Thinking about brand safety
Pulse Premiere comes on the heels of TikTok Pulse, launched in 2022, which places brand advertisers next to the top 4% of trending videos on TikTok across a number of categories. Throughout the history of social media advertising, brands have run into the problem of unpredictability. Historically, this problem was only addressed once it boiled over, sometimes in the form of a boycott. As ads follow users around one social platform or another, there has been no telling what content an ad will be placed beside. At this stage of the social game, it’s no surprise that TikTok is being proactive about providing a solution to that ongoing issue.
In its announcement, TikTok said, “Pulse Premiere gives brands the control to choose where their ads are placed, adjacent to content from our premium publishing partners in lifestyle and education, sports, and entertainment categories for specific tentpole events as well as evergreen, ongoing content.” In other words, TikTok is giving advertisers the ability not only to avoid being placed next to the latest viral conspiracy theory video — or even just dance trends irrelevant to a brand’s messaging — but to easily continue existing publisher relationships.

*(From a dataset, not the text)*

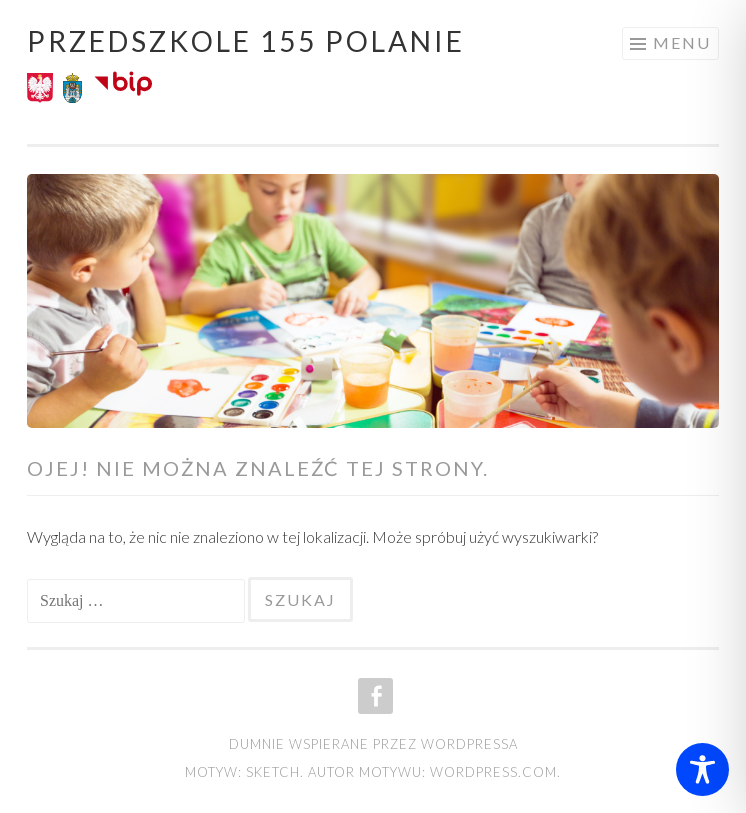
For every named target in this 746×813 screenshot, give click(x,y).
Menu (682, 42)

Extending existing brand relationships
As a publishing community, we love [that TikTok Pulse Premiere is] turnkey, its low lift, and its scalable,” says Brett. Rather than devising ad hoc solutions to advertiser demands to be part of the TikTok conversation that Condé Nast’s brands create, the publisher can now take advantage of a native ad platform.
Condé Nast will kick off its Pulse Premiere participation by aligning a campaign with what it calls one of its “cultural calendar moments”: Vogue World. The event takes place on September 14 in London, and Brett says Vogue will align its TikTok content with the event. “It’s an exciting intersection of their ad product and our cultural calendar moments,” she adds.

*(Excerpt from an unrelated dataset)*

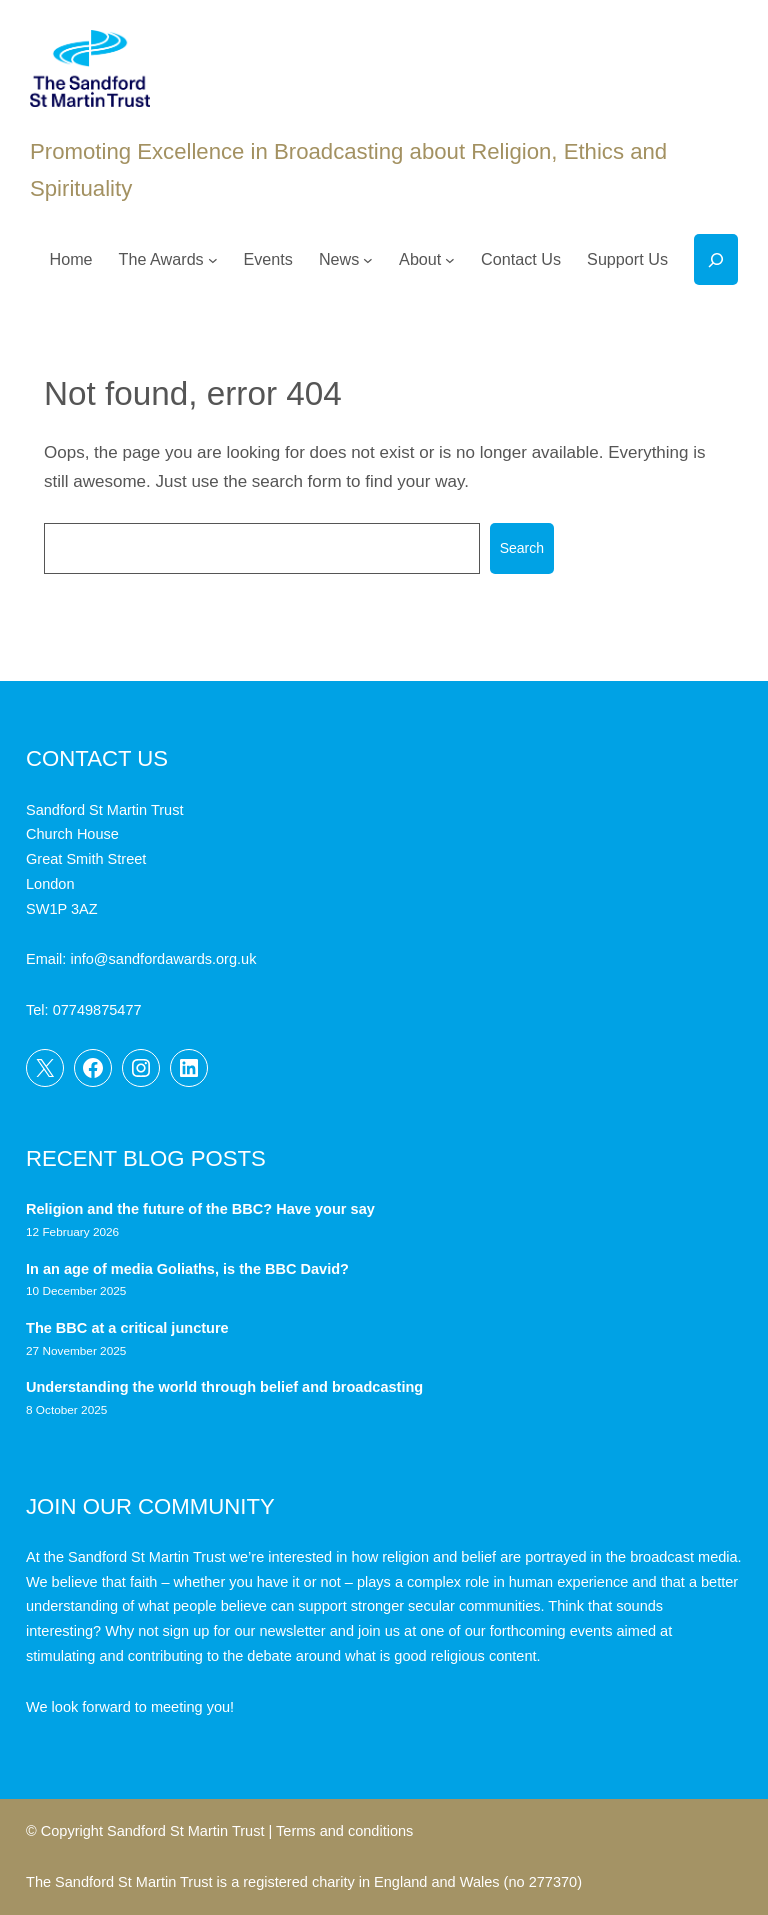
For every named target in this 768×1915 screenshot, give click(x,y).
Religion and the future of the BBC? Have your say (200, 1209)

While it’s still too early to tell whether the economics add up for publishers, Brett says, “It has indicators for a huge potential.” Newman, however, points to a problem publishers have come to know well: “Fundamentally, people’s attention is the problem. The first few publishers do well, then other pubs follow, and the rates go down.” Only time will tell if TikTok proves to be different from its competitors in the ways that matter most for publishers.